Of course, Strategic resources may still be traded with other players. Arguably, the new system makes trading them even more important than before. Note, however, that unlike Gold trading, you can only trade lump quantities of Consumable resources.
|Resource||Enables||Base Yield Modifier||Improvement||Notes|
|Horses||Pre-: Horseman, Cavalry||+1 Production, +1 Food||Pasture||Tech not required to see. Revealed by Animal Husbandry. Found on flatland Grassland and Plains.|
|Iron||Pre-: Swordsman, Knight||+1 Science||Mine||Revealed by Bronze Working. Found on Hills.|
|Niter||Pre-: Musketman, Bombard||+1 Production, +1 Food||Mine||Revealed by Military Engineering. Found on flatland only.|
|Coal||Pre-: Ironclad, Battleship||+2 Production||Mine||Revealed by Industrialization. Found on Hills.|
|Oil||Pre-: Tank, Aircraft Carrier||+3 Production||Oil Well, Offshore Oil Rig||Revealed by Steel. Found both on land and at sea.|
|Aluminum||Pre-: Bomber, Fighter, Jet Bomber, Jet Fighter, P-51 Mustang||+1 Science||Mine||Revealed by Radio. Found on Plains and Desert.|
|Uranium||Pre-: Nuclear Devices, Nuclear Submarines, Modern Armor||+2 Production||Mine||Revealed by Combined Arms. Found everywhere.|
Artifact spots are special "resources" on the map, since they do not have any extra yields and they cannot be developed. They can be, however, excavated by an Archaeologist to yield an Artifact, which can then be displayed if there is an appropriate slot in your empire. There are two types of artifact spots: Antiquity Site Antiquity Sites and Shipwreck Shipwrecks.
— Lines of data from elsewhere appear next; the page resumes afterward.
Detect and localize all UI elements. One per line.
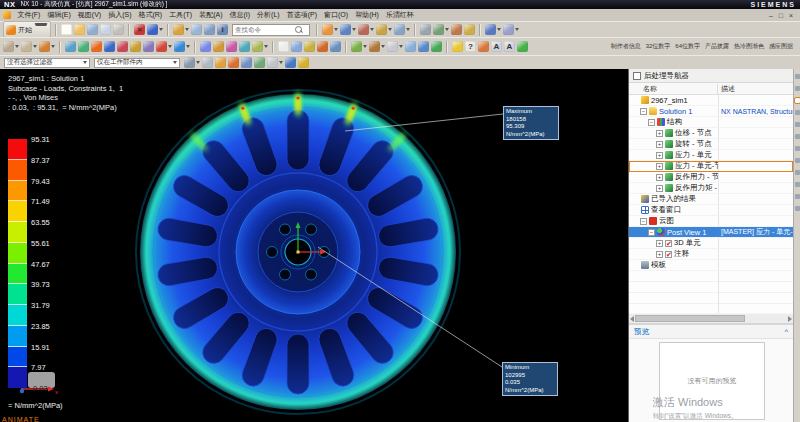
- explode-icon[interactable]: [433, 24, 444, 35]
- dropdown-caret-icon[interactable]: [497, 28, 501, 31]
- menu-item-6[interactable]: 装配(A): [196, 10, 226, 20]
- layout-grid-icon[interactable]: [291, 41, 302, 52]
- toolbar-text-button-1[interactable]: 32位数字: [646, 42, 671, 51]
- column-name[interactable]: 名称: [629, 84, 718, 94]
- dropdown-caret-icon[interactable]: [15, 45, 19, 48]
- annotation-a2-icon[interactable]: A: [504, 41, 515, 52]
- info-icon[interactable]: i: [217, 24, 228, 35]
- assembly-constraints-icon[interactable]: [451, 24, 462, 35]
- resource-tab-10[interactable]: [795, 194, 800, 199]
- menu-item-9[interactable]: 首选项(P): [283, 10, 320, 20]
- resource-tab-4[interactable]: [795, 122, 800, 127]
- layout-single-icon[interactable]: [278, 41, 289, 52]
- minimum-annotation[interactable]: Minimum 102995 0.035 N/mm^2(MPa): [502, 362, 558, 396]
- resource-tab-7[interactable]: [795, 158, 800, 163]
- command-search-input[interactable]: [235, 26, 293, 33]
- selection-scope-combo[interactable]: 仅在工作部件内: [94, 58, 180, 68]
- material-brush-icon[interactable]: [358, 24, 369, 35]
- refresh-icon[interactable]: [317, 41, 328, 52]
- resource-tab-0[interactable]: [795, 74, 800, 79]
- dropdown-caret-icon[interactable]: [363, 45, 367, 48]
- tree-row-12[interactable]: −Post View 1[MASTER] 应力 - 单元-节点, 296: [629, 227, 793, 238]
- column-description[interactable]: 描述: [718, 84, 735, 94]
- tree-row-11[interactable]: −云图: [629, 216, 793, 227]
- resource-tab-9[interactable]: [795, 182, 800, 187]
- scroll-left-icon[interactable]: [630, 316, 634, 322]
- delete-icon[interactable]: ×: [134, 24, 145, 35]
- open-file-icon[interactable]: [74, 24, 85, 35]
- start-menu-button[interactable]: 开始: [3, 21, 51, 38]
- tree-row-4[interactable]: +旋转 - 节点: [629, 139, 793, 150]
- dropdown-caret-icon[interactable]: [381, 45, 385, 48]
- tree-row-1[interactable]: −Solution 1NX NASTRAN, Structural: [629, 106, 793, 117]
- resource-tab-1[interactable]: [795, 86, 800, 91]
- report-icon[interactable]: [252, 41, 263, 52]
- dropdown-caret-icon[interactable]: [445, 28, 449, 31]
- collapse-icon[interactable]: −: [640, 108, 647, 115]
- tree-row-0[interactable]: 2967_sim1: [629, 95, 793, 106]
- tree-row-8[interactable]: +反作用力矩 - 节点: [629, 183, 793, 194]
- wrench-icon[interactable]: [173, 24, 184, 35]
- collapse-caret-icon[interactable]: ^: [784, 327, 788, 336]
- annotation-a-icon[interactable]: A: [491, 41, 502, 52]
- expand-icon[interactable]: +: [656, 185, 663, 192]
- mesh-3d-icon[interactable]: [104, 41, 115, 52]
- graph-icon[interactable]: [351, 41, 362, 52]
- expand-icon[interactable]: +: [656, 152, 663, 159]
- displayed-part-icon[interactable]: [420, 24, 431, 35]
- resource-tab-11[interactable]: [795, 206, 800, 211]
- tree-row-3[interactable]: +位移 - 节点: [629, 128, 793, 139]
- show-hide-icon[interactable]: [394, 24, 405, 35]
- find-component-icon[interactable]: [464, 24, 475, 35]
- mesh-2d-icon[interactable]: [117, 41, 128, 52]
- pan-view-icon[interactable]: [241, 57, 252, 68]
- collapse-icon[interactable]: −: [640, 218, 647, 225]
- resource-tab-5[interactable]: [795, 134, 800, 139]
- resource-tab-8[interactable]: [795, 170, 800, 175]
- help-icon[interactable]: ?: [465, 41, 476, 52]
- resource-tab-3[interactable]: [795, 110, 800, 115]
- toolbar-text-button-5[interactable]: 感应图据: [769, 42, 793, 51]
- dropdown-caret-icon[interactable]: [186, 45, 190, 48]
- solve-icon[interactable]: [200, 41, 211, 52]
- animation-icon[interactable]: [478, 41, 489, 52]
- tree-row-6[interactable]: +应力 - 单元-节点: [629, 161, 793, 172]
- dropdown-caret-icon[interactable]: [196, 61, 200, 64]
- menu-item-3[interactable]: 插入(S): [105, 10, 135, 20]
- constraint-type-icon[interactable]: [156, 41, 167, 52]
- menu-item-11[interactable]: 帮助(H): [352, 10, 383, 20]
- scrollbar-thumb[interactable]: [635, 315, 745, 322]
- zoom-view-icon[interactable]: [254, 57, 265, 68]
- tree-row-9[interactable]: 已导入的结果: [629, 194, 793, 205]
- material-sphere-icon[interactable]: [298, 57, 309, 68]
- mesh-1d-icon[interactable]: [130, 41, 141, 52]
- rotate-view-icon[interactable]: [228, 57, 239, 68]
- new-chart-icon[interactable]: [452, 41, 463, 52]
- analysis-job-monitor-icon[interactable]: [213, 41, 224, 52]
- collapse-icon[interactable]: −: [648, 119, 655, 126]
- dropdown-caret-icon[interactable]: [334, 28, 338, 31]
- graphics-viewport[interactable]: 2967_sim1 : Solution 1Subcase - Loads, C…: [0, 69, 628, 422]
- sim-file-icon[interactable]: [21, 41, 32, 52]
- mesh-collector-icon[interactable]: [91, 41, 102, 52]
- toolbar-text-button-3[interactable]: 产品披露: [705, 42, 729, 51]
- dropdown-caret-icon[interactable]: [515, 28, 519, 31]
- highlight-edit-icon[interactable]: [215, 57, 226, 68]
- expand-icon[interactable]: +: [656, 141, 663, 148]
- result-probe-icon[interactable]: [239, 41, 250, 52]
- undo-icon[interactable]: [147, 24, 158, 35]
- menu-item-2[interactable]: 视图(V): [74, 10, 104, 20]
- selection-filter-combo[interactable]: 没有选择过滤器: [4, 58, 90, 68]
- window-layout-icon[interactable]: [322, 24, 333, 35]
- window-controls[interactable]: – □ ×: [769, 12, 798, 19]
- menu-item-12[interactable]: 乐清红杯: [382, 10, 417, 20]
- command-finder[interactable]: [232, 24, 310, 36]
- edit-post-view-icon[interactable]: [418, 41, 429, 52]
- smooth-plot-icon[interactable]: [431, 41, 442, 52]
- material-properties-icon[interactable]: [65, 41, 76, 52]
- snap-point-icon[interactable]: [184, 57, 195, 68]
- maximum-annotation[interactable]: Maximum 180158 95.309 N/mm^2(MPa): [503, 106, 559, 140]
- toolbar-text-button-4[interactable]: 热冷图渐色: [734, 42, 764, 51]
- resource-tab-2[interactable]: [795, 98, 800, 103]
- measure-icon[interactable]: [485, 24, 496, 35]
|Antiquity Site||Artifacts||Land||Revealed by Natural History. Found only on land tiles, and may be developed by Archaeologists to produce Artifacts.|
|Shipwreck||Artifacts||Sea||Revealed by Cultural Heritage. Found only on water tiles, and may be developed by Archaeologists to produce Artifacts.|
Luxury resources are commodities highly prized by Citizens, and their availability helps increase Citizen happiness by granting Amenities Amenities. Most luxuries are provided by the land, and you can access them by improving a tile that contains the resource or even founding a city on it (provided you've discovered the technology necessary to improve it). Some, however, are exclusive products of specific city-states and may only be obtained via achieving Suzerainty with them. Yet, others are the lifework of Great Merchants, who you will need to attract to your civilization in order to access the resource.
Most luxury resources provide +1 Amenities Amenity for the 4 cities that need it the most, though a few special ones will provide for up to 6 cities. Duplicates of the same luxury resource will not supply additional cities; however, these extra resources may always be traded to other civilizations. Luxury resource tiles provide more varied tile yield bonuses than bonus and strategic resources. Those include Gold, Faith and Culture, which aren't normally found on any terrain, and makes these resources quite valuable.